A linear graph of the cost of broccoli in dollars per pound has the points (3,8.25) and (6,16.50) . What is the rate of change in the purchase price in dollars per pound?
The rate of change of the purchase price in dollars per pound is equal to the slope of the linear graph connecting the two given points.
Using the formula for slope, we have:
slope = (change in y)/(change in x)
slope = (16.50 - 8.25)/(6 - 3)
slope = 8.25/3
slope ≈ 2.75
Therefore, the rate of change in the purchase price in dollars per pound is approximately $2.75 per pound.

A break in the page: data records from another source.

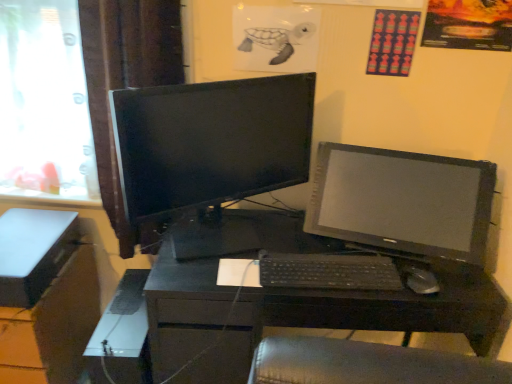 You are a GUI agent. You are given a task and a screenshot of the screen. Output one action in this format:
    pyautogui.click(x=<x>, y=<y>)
    Task: Click on the vacant space behind black plastic keyboard at center
    Image resolution: width=512 pixels, height=384 pixels.
    Given the screenshot: What is the action you would take?
    pyautogui.click(x=292, y=231) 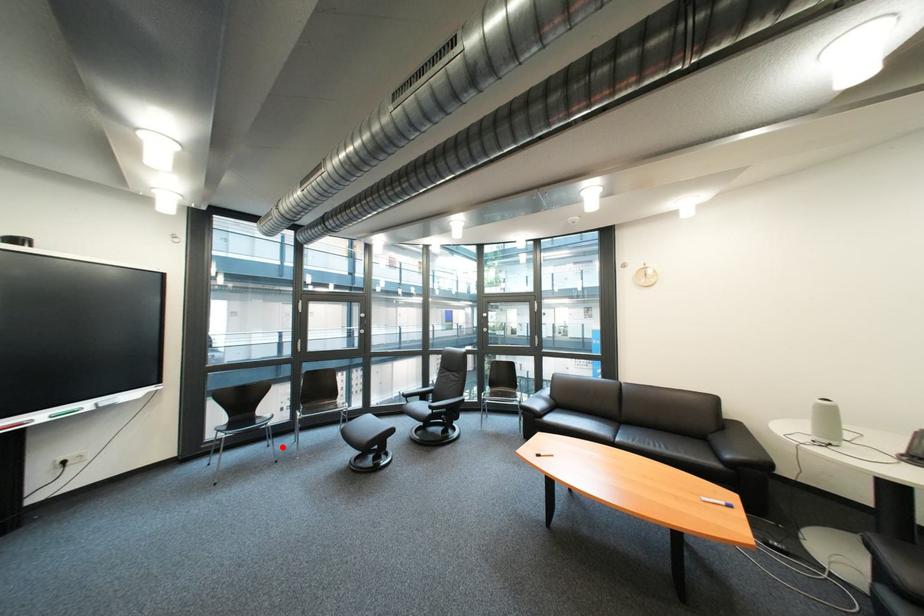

To find the rate of change in the purchase price in dollars per pound, we need to calculate the slope of the linear graph. The slope represents the ratio of the change in the y-coordinate (price) to the change in the x-coordinate (pound).
Let's use the formula for calculating slope:
slope = (y2 - y1) / (x2 - x1)
Given points:
Point 1: (x1, y1) = (3, 8.25)
Point 2: (x2, y2) = (6, 16.50)
Using the formula:
slope = (16.50 - 8.25) / (6 - 3)
= 8.25 / 3
The rate of change in the purchase price is therefore 8.25/3 dollars per pound.

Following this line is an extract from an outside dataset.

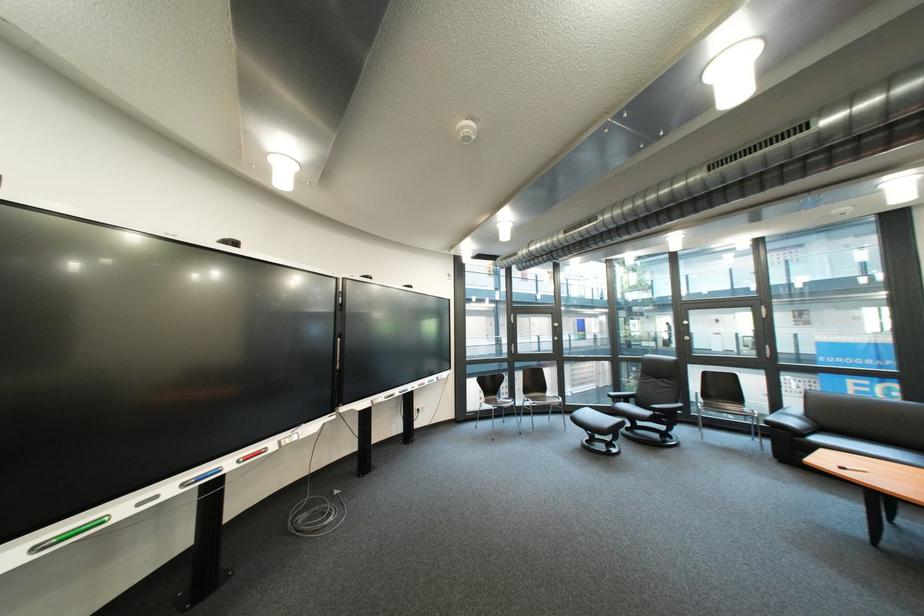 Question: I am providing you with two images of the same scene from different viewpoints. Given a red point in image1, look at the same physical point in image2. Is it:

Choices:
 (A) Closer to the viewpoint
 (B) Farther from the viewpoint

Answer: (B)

To find the rate of change in the purchase price, you can use the slope formula, which is given by:
slope = (y₂ - y₁) / (x₂ - x₁)
Given the points (3, 8.25) and (6, 16.50), let's assign the values to the appropriate variables:
x₁ = 3
y₁ = 8.25
x₂ = 6
y₂ = 16.50
Now you can substitute these values into the slope formula:
slope = (16.50 - 8.25) / (6 - 3)
Simplifying further:
slope = 8.25 / 3
Dividing 8.25 by 3 gives:
slope ≈ 2.75
Therefore, the rate of change in the purchase price is approximately $2.75 per pound.